Comparative analysis of polyol-synthesized ZnO nanoparticles through first−principles calculations and experimental characterization

Abstract

An extensive investigation was undertaken to examine the crucial properties of zinc oxide (ZnO) in its hexagonal wurtzite crystal structure, with a focus on its structural, electronic, and optical features. The aim of this study is to examine the correlation between the theoretical and experimental properties of ZnO nanoparticles (NPs). The experimental part involved the fabrication of ZnO NPs through the polyol method, followed by their characterization using X-ray crystallography and UV-Vis absorption spectrophotometry. Computational calculations were conducted using density functional theory (DFT), incorporating the local density approximation (LDA) and the Hubbard-U exchange-correlation (XC) function to enhance the structure of ZnO. The DFT calculations thoroughly matched the experimental observations, including lattice constants and Zn−O bond length.
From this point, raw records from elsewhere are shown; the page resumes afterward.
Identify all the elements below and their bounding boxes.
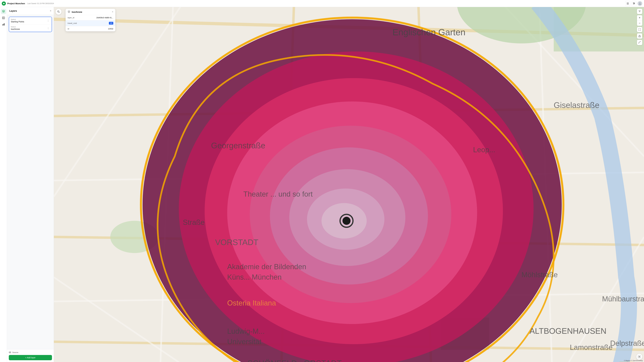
popup-value-layer-id: 1fd409c0-4d88-41... xyxy=(96,16,113,19)
map-search-button[interactable] xyxy=(56,9,62,15)
popup-header: Isochrone × xyxy=(66,9,115,15)
svg-rect-12 xyxy=(2,17,5,19)
popup-value-id: 13432 xyxy=(108,28,113,30)
popup-key-travel-cost: travel_cost xyxy=(68,22,109,24)
last-saved-label: Last Saved: 01:19 PM 26/03/2024 xyxy=(27,2,161,4)
app-logo xyxy=(2,2,6,6)
sidebar-item-table[interactable] xyxy=(1,15,6,20)
popup-key-id: id xyxy=(68,28,108,30)
popup-key-layer-id: layer_id xyxy=(68,16,96,19)
svg-point-47 xyxy=(141,18,161,90)
topbar: Project Munchen Last Saved: 01:19 PM 26/… xyxy=(0,0,161,7)
popup-row-layer-id: layer_id 1fd409c0-4d88-41... xyxy=(66,15,115,20)
search-icon xyxy=(57,10,60,13)
layer-item-isochrone[interactable]: feature Isochrone ⋮ xyxy=(9,24,52,32)
sidebar-item-layers[interactable] xyxy=(1,9,6,14)
chart-icon xyxy=(2,23,5,26)
layer-item-starting-points[interactable]: feature Starting Points ⋮ xyxy=(9,17,52,24)
layer-item-content-2: feature Isochrone xyxy=(11,26,46,30)
layer-group: feature Starting Points ⋮ feature Isochr… xyxy=(9,17,52,32)
svg-rect-18 xyxy=(4,23,5,26)
svg-point-38 xyxy=(142,19,161,90)
svg-line-85 xyxy=(59,12,60,13)
sidebar-nav xyxy=(0,7,7,90)
layer-type-label-2: feature xyxy=(11,26,46,28)
layer-menu-button[interactable]: ⋮ xyxy=(46,19,50,23)
svg-point-84 xyxy=(58,11,59,12)
popup-row-travel-cost: travel_cost 15 xyxy=(66,20,115,26)
layer-menu-button-2[interactable]: ⋮ xyxy=(46,26,50,30)
popup-value-travel-cost: 15 xyxy=(109,22,113,24)
table-icon xyxy=(2,16,5,19)
svg-rect-16 xyxy=(2,24,3,26)
popup-layers-icon xyxy=(68,10,70,13)
app-title: Project Munchen xyxy=(7,2,25,5)
popup-title: Isochrone xyxy=(72,11,110,13)
layers-header: Layers × xyxy=(7,7,54,15)
svg-line-26 xyxy=(159,7,161,90)
layer-type-label: feature xyxy=(11,18,46,20)
layer-name-label-2: Isochrone xyxy=(11,28,46,30)
svg-rect-17 xyxy=(3,24,4,26)
popup-row-id: id 13432 xyxy=(66,26,115,31)
layers-panel: Layers × feature Starting Points ⋮ featu… xyxy=(7,7,54,90)
layers-title: Layers xyxy=(9,10,17,12)
map-area[interactable]: Englischen Garten Schauburg Giselastraße… xyxy=(54,7,161,90)
svg-point-1 xyxy=(3,3,4,4)
layers-close-button[interactable]: × xyxy=(50,9,51,12)
sidebar-item-chart[interactable] xyxy=(1,22,6,27)
layer-name-label: Starting Points xyxy=(11,20,46,23)
layers-list: feature Starting Points ⋮ feature Isochr… xyxy=(7,15,54,90)
layers-icon xyxy=(2,10,5,13)
popup-close-button[interactable]: × xyxy=(112,10,113,13)
layer-item-content: feature Starting Points xyxy=(11,18,46,23)
isochrone-popup: Isochrone × layer_id 1fd409c0-4d88-41...… xyxy=(66,9,115,31)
Electronic properties, particularly the band structure, and DOS calculations, further confirmed the experimental findings, especially regarding the band gap energy. Partial density of states (PDOS) analysis provided insights into the role of each atom in the chemical bonding of ZnO, while total density of states (TDOS) analysis evaluated the overall contribution of all atoms. This comprehensive study of the polyol synthesis method for ZnO NPs and the properties derived from the first principles of DFT calculations offers valuable insights for researchers and highlights the potential applications of ZnO in future studies, mainly for optoelectronic applications.